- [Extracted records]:
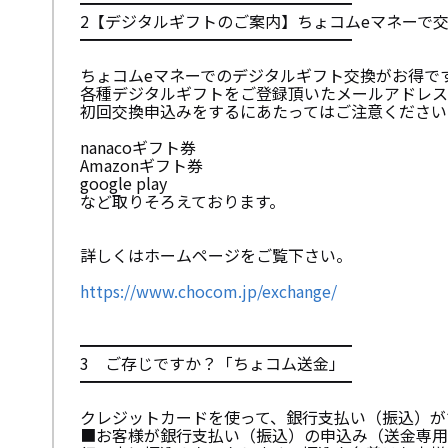
━━━━━━━━━━━━━━━━━
2【デジタルギフトのご案内】ちょコムeマネーで
━━━━━━━━━━━━━━━━━
ちょコムeマネーでのデジタルギフト交換がお得で
各種デジタルギフトをご登録頂いたメールアドレス
初回交換申込みをするにあたってはご注意ください
nanacoギフト券
Amazonギフト券
google play
など取りそろえております。
詳しくはホームページをご覧下さい。
https://www.chocom.jp/exchange/
━━━━━━━━━━━━━━━━━
3 ご存じですか？「ちょコム送金」
━━━━━━━━━━━━━━━━━
クレジットカードを使って、銀行支払い（振込）が
■お客様が銀行支払い（振込）の申込み（送金専用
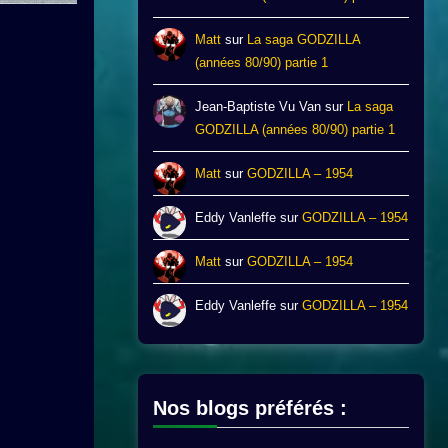
Matt
sur
La saga GODZILLA
(années 80/90) partie 1
Jean-Baptiste Vu Van
sur
La saga
GODZILLA (années 80/90) partie 1
Matt
sur
GODZILLA – 1954
Eddy Vanleffe
sur
GODZILLA – 1954
Matt
sur
GODZILLA – 1954
Eddy Vanleffe
sur
GODZILLA – 1954
Nos blogs préférés :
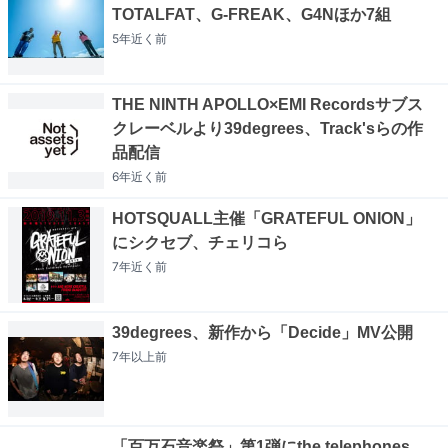
TOTALFAT、G-FREAK、G4Nほか7組
5年近く
前
THE NINTH APOLLO×EMI Recordsサブス
クレーベルより39degrees、Track'sらの作
品配信
6年近く
前
HOTSQUALL主催「GRATEFUL ONION」
にシクセブ、チェリコら
7年近く
前
39degrees、新作から「Decide」MV公開
7年以上
前
「百万石音楽祭」第1弾にthe telephones、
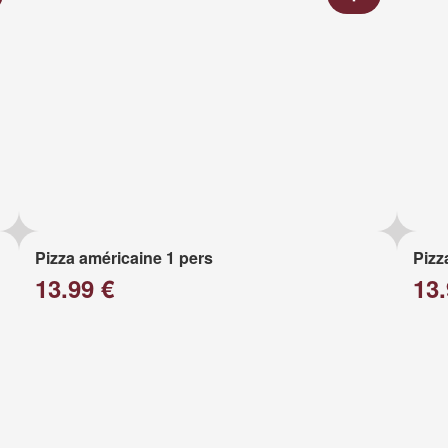
Pizza américaine 1 pers
Pizz
13.99 €
13.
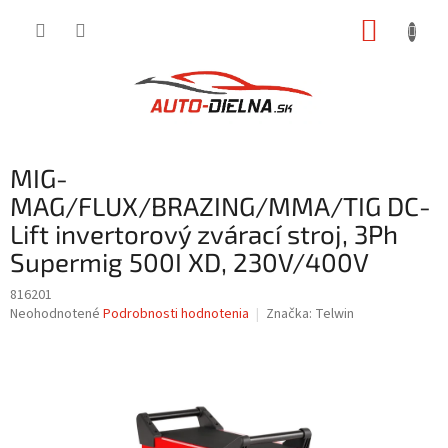
Prejsť
NÁKUP
na
obsah
KOŠÍK
MIG-
MAG/FLUX/BRAZING/MMA/TIG DC-
Lift invertorový zvárací stroj, 3Ph
Supermig 500I XD, 230V/400V
816201
Priemerné
Neohodnotené
Podrobnosti hodnotenia
Značka:
Telwin
hodnotenie
produktu
je
0,0
z
5
hviezdičiek.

- [TASK BRIEF]: Leave the pictures out and reproduce every record above exactly.

- [SOLUTION]:
━━━━━━━━━━━━━━━━━
2【デジタルギフトのご案内】ちょコムeマネーで
━━━━━━━━━━━━━━━━━
ちょコムeマネーでのデジタルギフト交換がお得で
各種デジタルギフトをご登録頂いたメールアドレス
初回交換申込みをするにあたってはご注意ください
nanacoギフト券
Amazonギフト券
google play
など取りそろえております。
詳しくはホームページをご覧下さい。
https://www.chocom.jp/exchange/
━━━━━━━━━━━━━━━━━
3 ご存じですか？「ちょコム送金」
━━━━━━━━━━━━━━━━━
クレジットカードを使って、銀行支払い（振込）が
■お客様が銀行支払い（振込）の申込み（送金専用
Matt
sur
La saga GODZILLA
(années 80/90) partie 1
Jean-Baptiste Vu Van
sur
La saga
GODZILLA (années 80/90) partie 1
Matt
sur
GODZILLA – 1954
Eddy Vanleffe
sur
GODZILLA – 1954
Matt
sur
GODZILLA – 1954
Eddy Vanleffe
sur
GODZILLA – 1954
Nos blogs préférés :
TOTALFAT、G-FREAK、G4Nほか7組
5年近く
前
THE NINTH APOLLO×EMI Recordsサブス
クレーベルより39degrees、Track'sらの作
品配信
6年近く
前
HOTSQUALL主催「GRATEFUL ONION」
にシクセブ、チェリコら
7年近く
前
39degrees、新作から「Decide」MV公開
7年以上
前
「百万石音楽祭」第1弾にthe telephones、
Pizza américaine 1 pers
Pizz
13.99 €
13.
Prejsť
NÁKUP
na
obsah
KOŠÍK
MIG-
MAG/FLUX/BRAZING/MMA/TIG DC-
Lift invertorový zvárací stroj, 3Ph
Supermig 500I XD, 230V/400V
816201
Priemerné
Neohodnotené
Podrobnosti hodnotenia
Značka:
Telwin
hodnotenie
produktu
je
0,0
z
5
hviezdičiek.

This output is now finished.